Santee Cooper sets solar standby charge

Wednesday, December 9, 2015

The board of South Carolina's state-owned electric utility has approved a plan to increase retail rates and -- controversially -- add new charges for customers who install solar panels.  Santee Cooper is South Carolina's largest power producer, providing electricity for about 2 million people.  Its interim rider for distributed generation includes a "standby fee" charged to customers with rooftop solar projects and other customer-sited generation.  It also declined to adopt a net metering structure similar to those used by South Carolina's investor owned utilities.
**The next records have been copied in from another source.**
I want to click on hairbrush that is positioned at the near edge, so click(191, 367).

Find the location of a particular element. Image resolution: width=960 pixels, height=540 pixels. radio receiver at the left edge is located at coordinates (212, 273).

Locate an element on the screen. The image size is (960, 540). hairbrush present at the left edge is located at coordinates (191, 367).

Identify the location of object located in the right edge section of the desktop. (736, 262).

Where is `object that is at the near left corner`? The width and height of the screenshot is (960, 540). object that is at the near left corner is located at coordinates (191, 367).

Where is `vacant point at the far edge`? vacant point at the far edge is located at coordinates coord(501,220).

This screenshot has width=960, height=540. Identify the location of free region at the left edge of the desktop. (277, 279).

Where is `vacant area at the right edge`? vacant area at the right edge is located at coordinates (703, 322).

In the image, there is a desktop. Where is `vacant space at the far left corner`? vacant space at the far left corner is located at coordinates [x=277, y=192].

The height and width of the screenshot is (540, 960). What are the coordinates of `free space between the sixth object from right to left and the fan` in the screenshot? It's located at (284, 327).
Notably, Santee Cooper says it "supports development of solar power resources".  Its Distributed Generation Approach notes that Santee Cooper has generated solar energy for its customers since 2006, including demonstration projects across South Carolina.  Santee Cooper buys solar power from sources including the 3-megawatt Colleton Solar Farm.  The Colleton project, owned and operated by TIG Sun Energy, is South Carolina's largest solar installation.  Santee Cooper also offers its customers blocks of Green Power.
But residential solar projects aren't typically owned by or developed for utilities.  From the utility perspective, this means that the costs associated with serving customers with solar generation need to be recovered from ratepayers.  But the allocation of those costs among ratepayers is an issue.  Should they fall on all consumers equally?  Or should a rider or specific charge be added to recover these costs from the consumers who install distributed solar generation?
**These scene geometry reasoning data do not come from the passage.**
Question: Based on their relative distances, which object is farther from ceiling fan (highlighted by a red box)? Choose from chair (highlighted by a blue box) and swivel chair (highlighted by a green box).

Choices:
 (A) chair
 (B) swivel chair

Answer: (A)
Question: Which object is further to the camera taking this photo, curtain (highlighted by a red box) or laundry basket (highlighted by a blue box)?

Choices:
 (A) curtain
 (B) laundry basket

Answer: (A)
In Santee Cooper's case, the board approved a new charge, called a “standby fee,’’ on residential customers of $4.40 per month per kilowatt of installed solar capacity.  It also elected to use rebates and credits to reward customers for solar generation, instead of a net metering rate.  At the same time, the board set the rates for crediting generation at less than its retail rate.

From the utility perspective, it needed to adjust its rates to account for growth in rooftop solar and other distributed generation resources, and to protect customers who don't develop solar projects from unfairly bearing costs imposed by those who do.   Cost-shifting is a typical utility concern; the issue is to make sure that the allocation of consumer costs is fairly related to how the costs were incurred.
  
But from the perspective of advocates for rooftop solar and other distributed generation resources, a "solar fee" would deter people from developing alternative energy projects.  Under this view, these fees and rate structure are unnecessary and "penalize customers for exercising their right to use this clean, renewable resource."

Santee Cooper is not alone in considering how to adjust utility rates to handle more rooftop solar projects.  But its approach differs from that of South Carolina's largest investor owned utilities, Duke Energy Carolinas and South Carolina Electric and Gas, which have agreed to net energy metering and solar development targets.

How should utility rate design allocate the costs and benefits of connecting distributed solar projects to the grid?  How can essential fairness in ratemaking be balanced against policy values like customer choice and renewable energy?